Friday, March 4, 2011

Bad News...

Quando eu era miúda o meu objectivo de vida era ser grande, crescida. Definitivamente não fazia ideia das complicações que isso traria, da quantidade de vezes que não iria andar de baloiço ou ir até à praia sentir a areia entre os dedinhos dos pés. Nada sabia acerca de responsabilidades, ou do facto de que haveria sempre alguém a coordenar os meus passos, que eu não seria completamente "D. de Mim" ou "Sra. do Meu Nariz".
Eu era o trambolho da casa... com as minhas histórias estapafúrdias acerca de pessoas inventadas na minha cabeça, numa estranha tentativa de entrar nas conversas dos adultos no horário nobre das refeições. O meu pai sorria e olhava para mim como se cada palavra fosse verdadeira (ainda hoje faz questão de me recordar disso) e nunca ninguém contrariou as personagens fictícias que eu conscientemente criava.
Lembro-me de uma frase num dos meus diários que dizia "Memories may be beautiful and yet what is to painful to remember, we simply choose to forget" (As memórias podem ser bonitas mas mesmo assim escolhemos esquecer o que é demasiado doloroso). Isto tudo para dar o mote aquilo que me levou a escrever este texto. Quando o meu avô morreu eu tinha 7 anos. Lembro-me das hermezetas que lhe colocava no café (por ser diabético), dos passos curtos (cortesia do Parkinson) e do cabelo escuro, bem colado à cabeça, que alinhava com um vulgar pente de plástico castanho. Depois do meu avô seguiram-se outros, e com o passar do tempo a dor de perder alguém não diminui, apenas se tornou diferente.
Há uns dias atrás descobri um novo tipo de dor... Não lhe posso dar um nome, nem me vou atrever, mas posso dizer-vos que não há nada pior do que perder um filho. Quando me meti nesta coisa de ser enfermeira, devia saber que nem sempre seriam só os velhotes a morrer. Essa seria, certamente, a ordem natural das coisas. A maior parte da minha família e amigos muitas vezes me pergunta como é que eu consigo lidar com miúdos que pesam menos, ou pouco mais, que 1kg de arroz... Eu sorrio e respondo que a maior parte das vezes as coisas até acabam bem, que observar e fazer parte da ligação especial que se estabelece entre pais e filhos é algo mágico.
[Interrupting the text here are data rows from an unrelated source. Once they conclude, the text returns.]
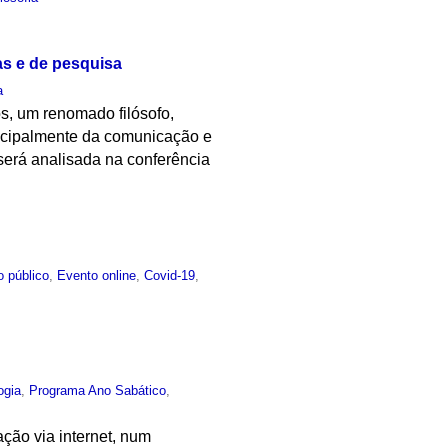
as e de pesquisa
a
ios, um renomado filósofo,
incipalmente da comunicação e
 será analisada na conferência
o público
,
Evento online
,
Covid-19
,
ogia
,
Programa Ano Sabático
,
ção via internet, num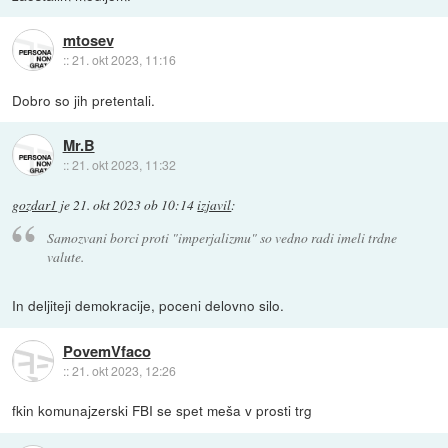
mtosev
::
21. okt 2023, 11:16
Dobro so jih pretentali.
Mr.B
::
21. okt 2023, 11:32
gozdar1
je
21. okt 2023 ob 10:14
izjavil
:
Samozvani borci proti "imperjalizmu" so vedno radi imeli trdne
valute.
In deljiteji demokracije, poceni delovno silo.
PovemVfaco
::
21. okt 2023, 12:26
fkin komunajzerski FBI se spet meša v prosti trg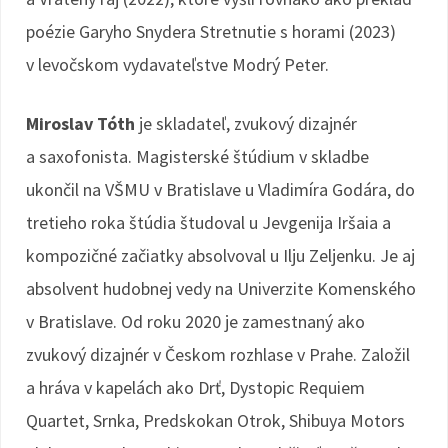
poézie Garyho Snydera Stretnutie s horami (2023)
v levočskom vydavateľstve Modrý Peter.
Miroslav Tóth
je skladateľ, zvukový dizajnér
a saxofonista. Magisterské štúdium v skladbe
ukončil na VŠMU v Bratislave u Vladimíra Godára, do
tretieho roka štúdia študoval u Jevgenija Iršaia a
kompozičné začiatky absolvoval u Ilju Zeljenku. Je aj
absolvent hudobnej vedy na Univerzite Komenského
v Bratislave. Od roku 2020 je zamestnaný ako
zvukový dizajnér v Českom rozhlase v Prahe. Založil
a hráva v kapelách ako Drť, Dystopic Requiem
Quartet, Srnka, Predskokan Otrok, Shibuya Motors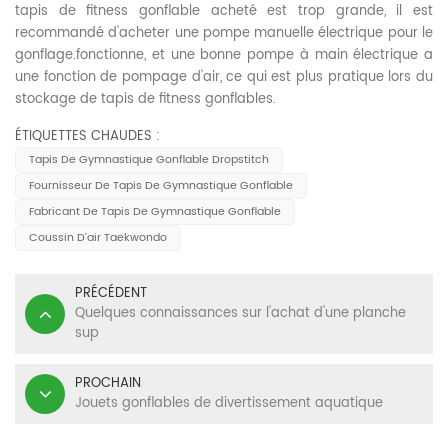
tapis de fitness gonflable acheté est trop grande, il est
recommandé d'acheter une pompe manuelle électrique pour le
gonflage.fonctionne, et une bonne pompe à main électrique a
une fonction de pompage d'air, ce qui est plus pratique lors du
stockage de tapis de fitness gonflables.
ÉTIQUETTES CHAUDES :
Tapis De Gymnastique Gonflable Dropstitch
Fournisseur De Tapis De Gymnastique Gonflable
Fabricant De Tapis De Gymnastique Gonflable
Coussin D'air Taekwondo
PRÉCÉDENT
Quelques connaissances sur l'achat d'une planche
sup
PROCHAIN
Jouets gonflables de divertissement aquatique
NOUS CONTACTER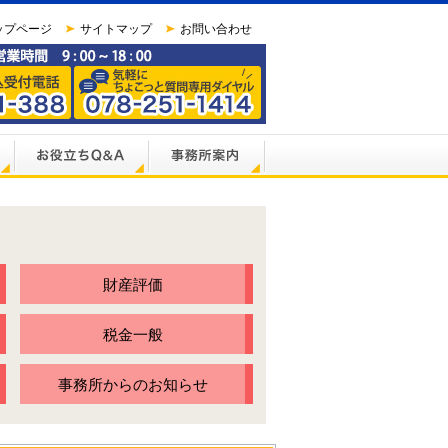
ップページ
サイトマップ
お問い合わせ
財産評価
税金一般
事務所からのお知らせ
E é verdade, sinto o que digo.
Mas não há nada pior que perder um filho... Ver os sonhos, a esperança e o amor despedaçarem-se num só segundo quando alguém telefona do hospital e diz "Preciso de falar consigo. Temo que tenha más notícias". A dor é cortante, mesmo para aqueles a quem ela não pertence por direito. Então apercebo-me da parte mais difícil do trabalho... ver e sentir a dor de outrem, tentar ajudar e apoiar, estar presente mas dar espaço para a privacidade, e não saber como fazer tudo isto de forma correcta.
Não, este não é um texto leve, alegre ou jovial. Contudo, e como diriam os meus antigos professores de enfermagem, a morte é parte do ciclo da vida e devemos arranjar espaço para falar abertamente sobre ela. Certamente que não a faz desaparecer, mas talvez nos ajude a lidar melhor com quem sofre com a sua chegada...

2 comments:

Anonymous said...

"Já viste, numa tarde de Outono, cair as folhas mortas? Assim caem todos os dias as almas na eternidade. Um dia, a folha caída serás tu."
(Josemaria Escrivá)

Sardanisca said...

Obrigada pelo comentário candre1974. :) Por acaso sempre gostei do Outono (talvez por ter nascido nessa altura) e tenho um carinho especial pelo manto de cores que todos os anos cobrem o chão e fertilizam, e alimentam, as gerações seguintes. Não temo ser folha caída... temo a dor de ver as folhas da minha vida cairem diante de mim sem eu poder fazer nada.